1. A high-pressure metal-halide discharge lamp (1), having a mean arc power between 60 and 140 W/mm arc length for fitting in optical systems, having a discharge vessel (2) of high-temperature-proof transparent material, two high-temperature-proof electrodes (5, 6), and a filling that comprises mercury, at least one noble gas, at least one halogen, cesium, and further metals for forming metal halides, characterized in that to produce light with a color temperature between 4000 and 7000 K, at a wall load at the lamp (1) between 40 and 85 W/cm² at wall area, the filling contains tantalum and dysprosium as further metals.

2. The high-pressure metal-halide discharge lamp of claim 1, characterized in that the discharge vessel contains tantalum and dysprosium in a ratio by weight of between 0.3 and 1.5.

3. The high-pressure metal-halide discharge lamp of claim 1, characterized in that the discharge vessel contains tantalum and dysprosium, and the sum of the filling quantities of the two components is between 0.2 and 1.5 mg/cm³ of the vessel volume.

4. The high-pressure metal-halide discharge lamp of claim 1, characterized in that the discharge vessel additionally contains lithium.

5. The high-pressure metal-halide discharge lamp of claim 4, characterized in that the filling quantity of the lithium amounts to up to 0.2 mg/cm³ of the vessel volume.

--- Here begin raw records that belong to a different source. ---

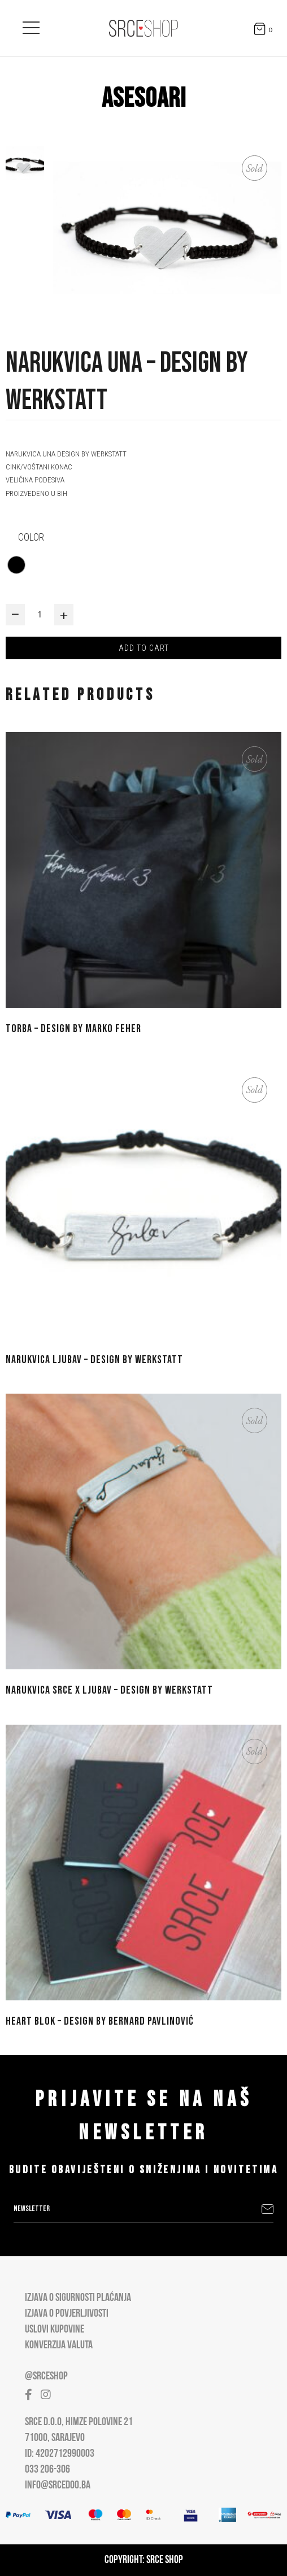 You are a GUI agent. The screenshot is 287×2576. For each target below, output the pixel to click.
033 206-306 (47, 2469)
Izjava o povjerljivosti (66, 2314)
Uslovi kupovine (54, 2329)
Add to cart (144, 647)
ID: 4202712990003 (59, 2454)
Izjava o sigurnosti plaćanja (78, 2298)
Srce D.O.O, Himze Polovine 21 (79, 2422)
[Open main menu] (31, 25)
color (31, 537)
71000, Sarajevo (55, 2438)
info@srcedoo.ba (57, 2485)
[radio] (16, 564)
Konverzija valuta (59, 2345)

6. The high-pressure metal-halide discharge lamp of claim 1, characterized in that the discharge vessel, as halogens for the halide compounds, contains iodine and bromine in a molar ratio between 0.2 and 2.

7. The high-pressure metal-halide discharge lamp of claim 1, characterized in that the discharge vessel contains cesium in a quantity up to 0.8 mg/cm³ of the vessel volume.